CHICAGO — The nation's new health care law turns 6 months old Thursday and starts delivering protections and dollars-and-cents benefits that Americans can grasp. But it won't affect all consumers the same way, which may cause confusion.
Q: Will everyone's health insurance change on Thursday?
A: No. It depends on when your health insurance plan year starts. Many of the new requirements begin with plan years starting on or after Sept. 23. But if your plan year starts Jan. 1, as many do, that's when the changes start.
"Grandfathered" plans, those that existed before the law was enacted March 23 and which remain essentially unchanged, must meet only some of the requirements. New plans and those with significant changes in benefits or out-of-pocket costs must comply with even more changes in the law.
Q: How do I know how my health plan fits in all this?
A: If you get insurance through work, ask your employer about any changes. If you buy insurance yourself, call your insurance company.
Q: What are some of the new benefits?
A: Free preventive care, for one. Some people will no longer have to pay copays, coinsurance or meet their deductibles for preventive care that's backed up by the best scientific evidence. That includes flu vaccines, mammograms and even diet counseling for adults at-risk of chronic disease.
Q: Are there exceptions?
A: Free preventive care isn't required of existing health plans that haven't changed significantly, those "grandfathered" plans we mentioned earlier. New plans, and those that change substantially on or after Sept. 23, must provide this benefit.
Q: What other changes start Sept. 23?
A: If you go to an emergency room outside your plan's network, you won't get charged extra. Patients will be able to designate a pediatrician or an ob-gyn as their primary care doctor, avoiding the need for referrals that are required by some plans.
Q: I've heard lifetime limits are being eliminated. What does that mean?

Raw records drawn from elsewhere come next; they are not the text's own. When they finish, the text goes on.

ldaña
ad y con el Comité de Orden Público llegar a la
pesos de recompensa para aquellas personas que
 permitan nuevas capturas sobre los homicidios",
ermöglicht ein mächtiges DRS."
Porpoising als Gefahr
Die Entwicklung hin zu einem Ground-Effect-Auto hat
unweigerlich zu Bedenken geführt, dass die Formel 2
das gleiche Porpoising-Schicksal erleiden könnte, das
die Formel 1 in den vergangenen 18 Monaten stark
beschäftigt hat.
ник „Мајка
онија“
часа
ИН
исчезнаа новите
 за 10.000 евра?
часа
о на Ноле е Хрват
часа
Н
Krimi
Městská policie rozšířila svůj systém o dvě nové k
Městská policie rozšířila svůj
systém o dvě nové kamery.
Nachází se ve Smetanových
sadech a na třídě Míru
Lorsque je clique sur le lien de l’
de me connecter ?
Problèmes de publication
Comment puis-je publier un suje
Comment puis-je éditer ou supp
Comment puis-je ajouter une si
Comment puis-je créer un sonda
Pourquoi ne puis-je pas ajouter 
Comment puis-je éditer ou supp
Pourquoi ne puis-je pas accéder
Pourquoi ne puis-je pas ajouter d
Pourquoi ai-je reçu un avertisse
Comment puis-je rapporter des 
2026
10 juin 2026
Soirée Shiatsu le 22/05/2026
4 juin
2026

A: Millions of Americans have insurance that sets a cap on what their insurance will pay to cover their medical costs over a lifetime. The caps have left very sick patients with medical bills topping $1 million or $2 million high and dry. These lifetime limits will be eliminated for plans issued or renewed on or after Sept. 23.
Those who have maxed out because of the caps but remain eligible for coverage must be reinstated on the first day of the plan year that begins on or after Sept. 23.

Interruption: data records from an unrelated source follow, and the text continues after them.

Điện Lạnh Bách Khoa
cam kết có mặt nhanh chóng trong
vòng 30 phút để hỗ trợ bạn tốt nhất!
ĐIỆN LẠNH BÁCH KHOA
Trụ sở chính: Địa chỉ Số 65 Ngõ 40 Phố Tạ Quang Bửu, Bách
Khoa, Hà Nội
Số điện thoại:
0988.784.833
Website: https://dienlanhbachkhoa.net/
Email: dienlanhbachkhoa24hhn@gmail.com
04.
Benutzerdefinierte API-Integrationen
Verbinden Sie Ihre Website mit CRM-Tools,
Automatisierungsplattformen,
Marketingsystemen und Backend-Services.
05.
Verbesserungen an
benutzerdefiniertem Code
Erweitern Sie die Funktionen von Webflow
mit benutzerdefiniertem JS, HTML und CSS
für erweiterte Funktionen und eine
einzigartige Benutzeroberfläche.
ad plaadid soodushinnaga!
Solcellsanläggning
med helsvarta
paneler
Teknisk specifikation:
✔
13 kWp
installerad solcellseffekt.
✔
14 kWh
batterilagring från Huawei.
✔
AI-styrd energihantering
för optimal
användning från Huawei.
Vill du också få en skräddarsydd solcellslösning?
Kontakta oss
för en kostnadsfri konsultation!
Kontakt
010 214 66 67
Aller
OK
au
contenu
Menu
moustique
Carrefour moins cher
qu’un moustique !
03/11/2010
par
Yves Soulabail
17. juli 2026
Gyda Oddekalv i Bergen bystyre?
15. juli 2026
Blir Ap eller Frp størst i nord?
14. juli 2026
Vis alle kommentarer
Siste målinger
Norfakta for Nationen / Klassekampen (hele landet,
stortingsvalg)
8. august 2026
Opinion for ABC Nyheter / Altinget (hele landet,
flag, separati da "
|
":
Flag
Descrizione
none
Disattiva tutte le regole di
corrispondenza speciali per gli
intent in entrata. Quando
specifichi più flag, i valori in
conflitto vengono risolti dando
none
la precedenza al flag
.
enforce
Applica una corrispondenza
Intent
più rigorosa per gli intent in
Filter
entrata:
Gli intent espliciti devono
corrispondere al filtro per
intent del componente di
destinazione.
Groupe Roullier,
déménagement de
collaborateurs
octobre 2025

Q: What about annual limits?
A: Plans issued or renewed on or after Sept. 23 can't have annual limits lower than $750,000. Annual limits will be eliminated entirely by 2014.
Q: Are there exceptions?
A: Employers and insurance companies can apply for waivers for so-called "mini-med" plans that offer limited benefits. The intent of the waivers is to allow these low-cost plans to exist so that people don't lose their health coverage when premiums go up.
Q: Any changes that affect parents?
A: Insurers can no longer deny coverage to children with pre-existing conditions. Parents can keep their adult children on their health plans until age 26.

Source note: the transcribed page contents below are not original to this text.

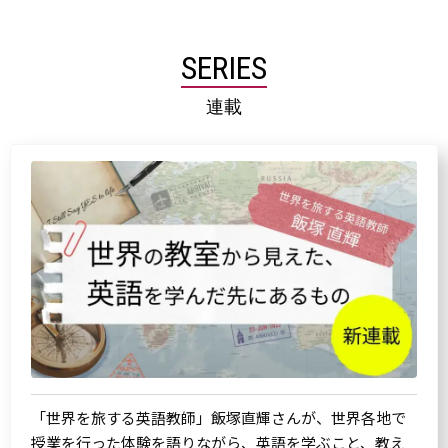
SERIES
連載
「世界を旅する英語教師」飯塚直輝さんが、世界各地で
授業を行った体験を語りながら、英語を学ぶこと、教え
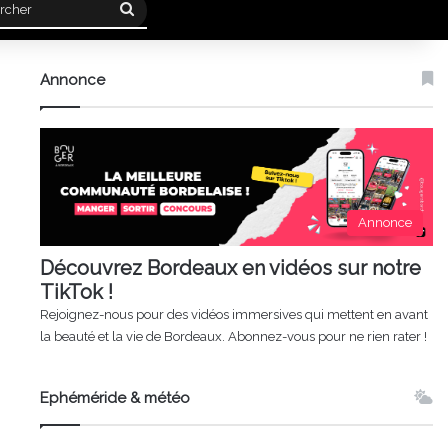
Rechercher
Annonce
Annonce
Découvrez Bordeaux en vidéos sur notre
TikTok !
Rejoignez-nous pour des vidéos immersives qui mettent en avant
la beauté et la vie de Bordeaux. Abonnez-vous pour ne rien rater !
Ephéméride & météo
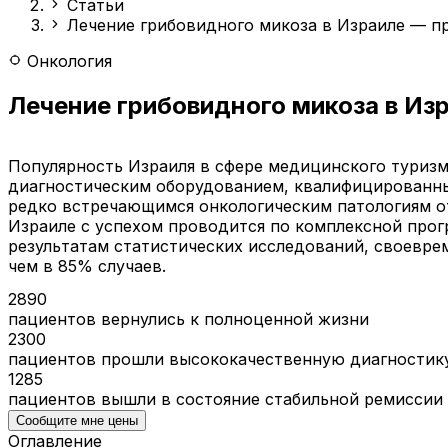
Статьи
Лечение грибовидного микоза в Израиле — п
Онкология
Лечение грибовидного микоза в Из
Популярность Израиля в сфере медицинского туризм
диагностическим оборудованием, квалифицированны
редко встречающимся онкологическим патологиям о
Израиле с успехом проводится по комплексной про
результатам статистических исследований, своевре
чем в 85% случаев.
2890
пациентов вернулись к полноценной жизни
2300
пациентов прошли высококачественную диагностик
1285
пациентов вышли в состояние стабильной ремиссии
Сообщите мне цены
Оглавление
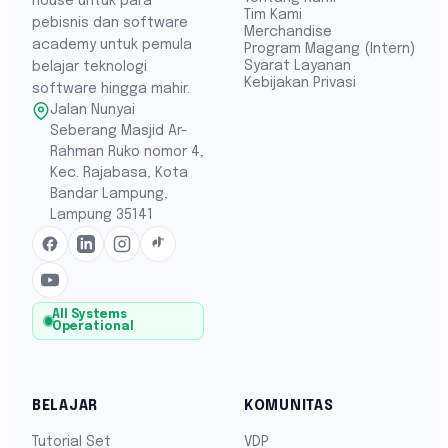
house untuk para
Tim Kami
pebisnis dan software
Merchandise
academy untuk pemula
Program Magang (Intern)
Syarat Layanan
belajar teknologi
Kebijakan Privasi
software hingga mahir.
Jalan Nunyai
Seberang Masjid Ar-
Rahman Ruko nomor 4,
Kec. Rajabasa, Kota
Bandar Lampung,
Lampung 35141
All Systems
Operational
BELAJAR
KOMUNITAS
Tutorial Set
VDP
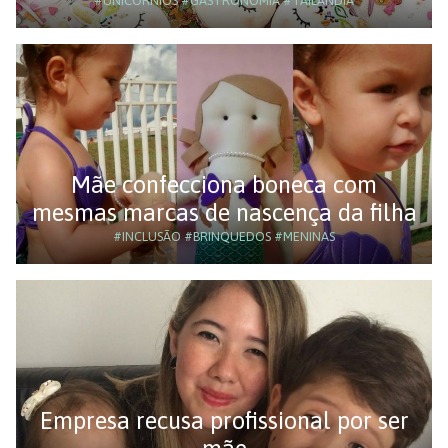
#UNICÓRNIOS
#GASTRONOMIA
#TAILÂNDIA
Mãe confecciona boneca com
mesmas marcas de nascença da filha
#INCLUSÃO
#BRINQUEDOS
#MENINAS
Empresa recusa profissional por ser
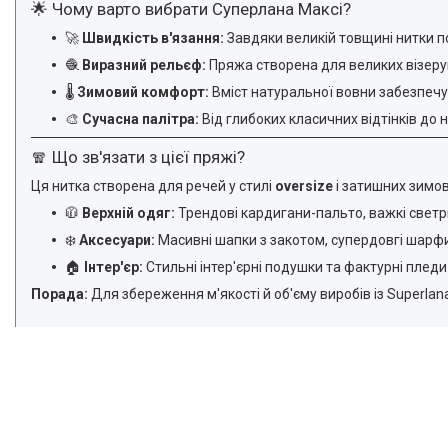
🌟 Чому варто вибрати Суперлана Максі?
🚀
Швидкість в'язання:
Завдяки великій товщині нитки по
🧶
Виразний рельєф:
Пряжа створена для великих візерунк
🌡️
Зимовий комфорт:
Вміст натуральної вовни забезпечує
🎨
Сучасна палітра:
Від глибоких класичних відтінків до 
🧣 Що зв'язати з цієї пряжі?
Ця нитка створена для речей у стилі
oversize
і затишних зимов
🧥
Верхній одяг:
Трендові кардигани-пальто, важкі светр
❄️
Аксесуари:
Масивні шапки з закотом, супердовгі шарфи 
🏠
Інтер'єр:
Стильні інтер'єрні подушки та фактурні пледи
Порада:
Для збереження м'якості й об'єму виробів із Superla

Q: Are there other consumer protections?
A: The law bars insurers from canceling policies retroactively when a person gets very sick and runs up high bills. Insurers still will be able to rescind policies in cases of fraud and intentional misrepresentation. But they can't cut you off when you need coverage most for a capricious reason.
Q: Why Sept. 23?
A: That's six months after President Barack Obama signed the law. Many provisions were scheduled to start six months after enactment.
Q: Are these changes likely to raise health insurance premiums?
A: The Obama administration says the new benefits will raise premiums by no more than 1 to 2 percent. Benefit consulting companies say the impact will be in the single digits, but may vary from plan to plan.